Cyberwar is here. Being able to detect and monitor a cyber attack is necessary to protect our national interests. Being able to respond to a cyber attack has additional merit. During this SBIR effort, OR Concepts Applied (ORCA) embarked upon a research and development effort called Argos (a name, not an acronym) to create innovative software that supports command and control (C2) of cyber assets for both defensive and offensive applications. Our focus has been on tools that provide commanders and operators with cyber situation awareness (SA). A critical part of our work has been devising visualization tools to support cyberspace command and control (CC2) applications.
ORCA has taken an in depth look at cyber attacks from footprinting, to system compromise, to back door installation and clean up. We set up a security lab with several honey pots to capture threat and learn more about malware used by script kiddies and aspiring black hat hackers. We studied botnets and their relevance to modern cyber warfare.
We examined a tool used by a network operations center (NOC) and rebuilt it using modern human factors considerations. The new interactive intrusion chart prototype can analyze server log data with interactive filtering, drilldown into day and time, frequency and severity display modes, and drilldown into specific attackers. Visualization focused on presenting the severity (green to red) and frequency (white to black) of attacks. The prototype was demonstrated during the Phase I final briefing.

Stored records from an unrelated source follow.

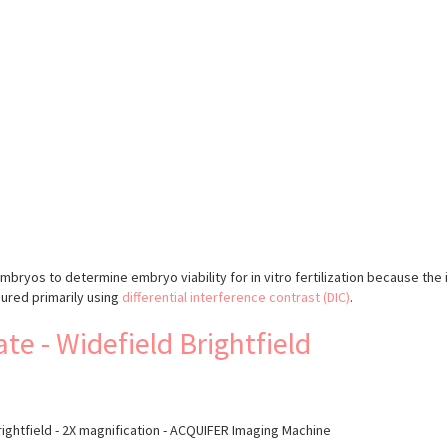
s
yos to determine embryo viability for in vitro fertilization because the 
sured primarily using
differential interference contrast (DIC)
.
e - Widefield Brightfield
rightfield - 2X magnification - ACQUIFER Imaging Machine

Our research has laid the foundation for the development of a CC2 system. Defensive tools were described to detect, monitor, and react to attacks against friendly nodes. We detailed how effects monitoring could be built to analyze the effects of actions taken by the CC2 system. We outlined information gathering tools to populate the cyber landscape and provide much needed intelligence. We discussed offensive toolkits to take advantage of the latest in script kiddy tools, providing a “Script Kiddies on Steroids” offensive capability. Visualizations for each of these tools have been explored, along with simulation elements to test the SA capabilities of various approaches.